PBF Stock Analysis — PBF Energy
Sector: Energy
AI Verdict
PBF is cheap for the earnings on offer, but the negative revenue trend means you're betting that its refining moat can withstand ongoing demand and margin pressure.
Competitive Moat
PBF Energy operates complex oil refineries with geographic proximity to key U.S. fuel markets, allowing for cost-efficient distribution and flexibility in processing different crude types.

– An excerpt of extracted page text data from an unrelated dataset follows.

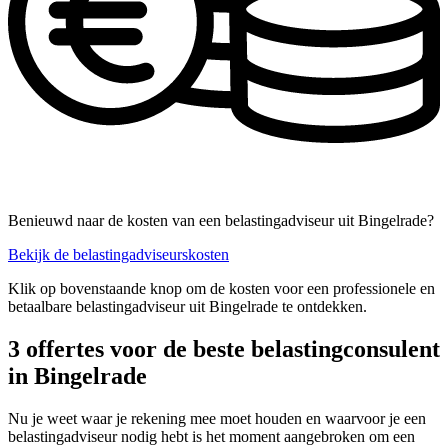
Benieuwd naar de kosten van een belastingadviseur uit Bingelrade?
Bekijk de belastingadviseurskosten
Klik op bovenstaande knop om de kosten voor een professionele en
betaalbare belastingadviseur uit Bingelrade te ontdekken.
3 offertes voor de beste belastingconsulent
in Bingelrade
Nu je weet waar je rekening mee moet houden en waarvoor je een
belastingadviseur nodig hebt is het moment aangebroken om een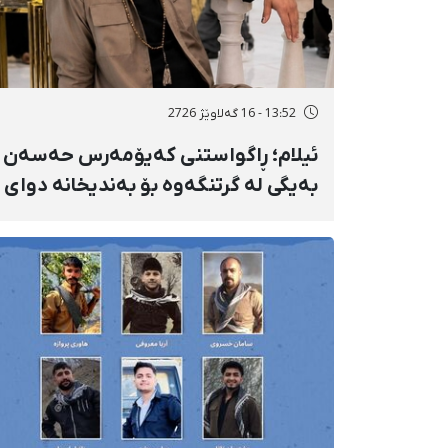
13:52 - 16 گەلاوێژ 2726
ئیلام؛ ڕاگواستنی کەیۆمەرس حەسەن
بەیگی لە گرتنگەوە بۆ بەندیخانە دوای
١٦ ڕۆژ دەسبەسەرکرانی سەرەڕۆیانە و
توندوتیژانە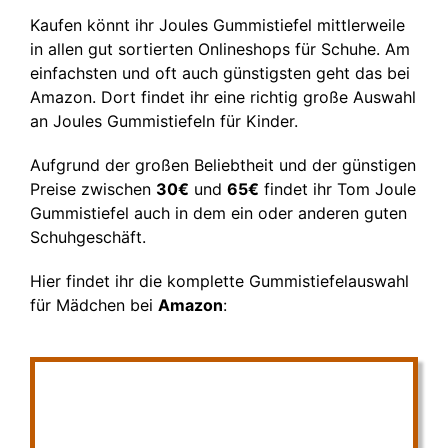
Kaufen könnt ihr Joules Gummistiefel mittlerweile
in allen gut sortierten Onlineshops für Schuhe. Am
einfachsten und oft auch günstigsten geht das bei
Amazon. Dort findet ihr eine richtig große Auswahl
an Joules Gummistiefeln für Kinder.
Aufgrund der großen Beliebtheit und der günstigen
Preise zwischen
30€
und
65€
findet ihr Tom Joule
Gummistiefel auch in dem ein oder anderen guten
Schuhgeschäft.
Hier findet ihr die komplette Gummistiefelauswahl
für Mädchen bei
Amazon
: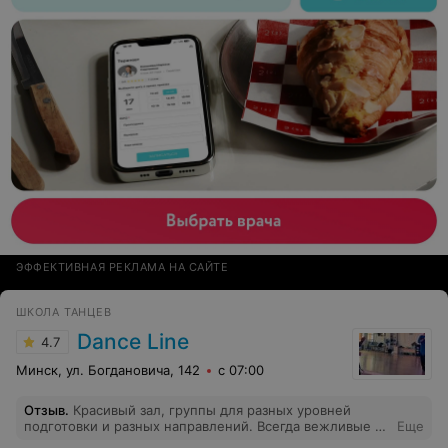
ЭФФЕКТИВНАЯ РЕКЛАМА НА САЙТЕ
ШКОЛА ТАНЦЕВ
Dance Line
4.7
Минск, ул. Богдановича, 142
с 07:00
Отзыв
.
Красивый зал, группы для разных уровней
подготовки и разных направлений. Всегда вежливые и
Еще
заинтересованные в результате преподаватели.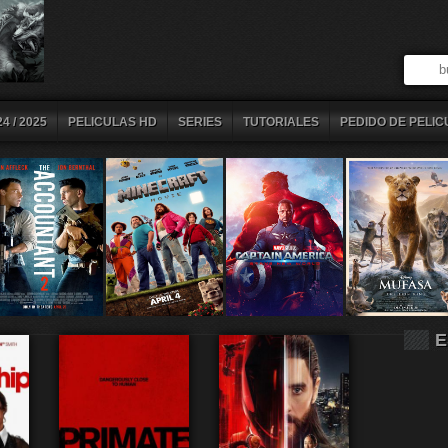
4 / 2025
PELICULAS HD
SERIES
TUTORIALES
PEDIDO DE PELIC
E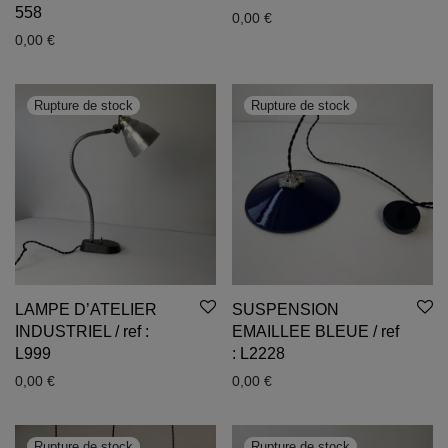
558
0,00
€
0,00
€
LAMPE D’ATELIER
SUSPENSION
INDUSTRIEL / ref :
EMAILLEE BLEUE / ref
L999
: L2228
0,00
€
0,00
€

This asset-heavy footprint creates high barriers to entry and some insulation from new competitors, but is vulnerable to commodity price swings.
Summary
PBF trades at a steep discount to the energy sector median despite recent revenue contraction.
Where It Stands
With a forward P/E of 8.7x versus the energy sector median of 12x and trailing revenue growth of -4.3%, the stock is priced for weak fundamentals but offers valuation support.
Key Metrics
- Forward P/E: 8.7x
- Revenue Growth: -0.0%
- Dividend Yield: 0.03%
- 52-Week High: $52.18
- 52-Week Low: $17.53
Analyst Consensus
1 Buy · 10 Hold · 9 Sell (20 analysts)
Bull Case
A forward P/E of 8.7x means investors are paying well below the sector average for future earnings, which could provide upside if margins stabilize.
Bear Case
If the P/E multiple falls to the sector median of 12x without an earnings rebound, the stock could see further downside as the -4.3% revenue contraction weighs on sentiment.
Catalyst to Watch
Watch for quarterly margin updates or refinery utilization rates—any sign of stabilization or rebound could quickly close the valuation gap.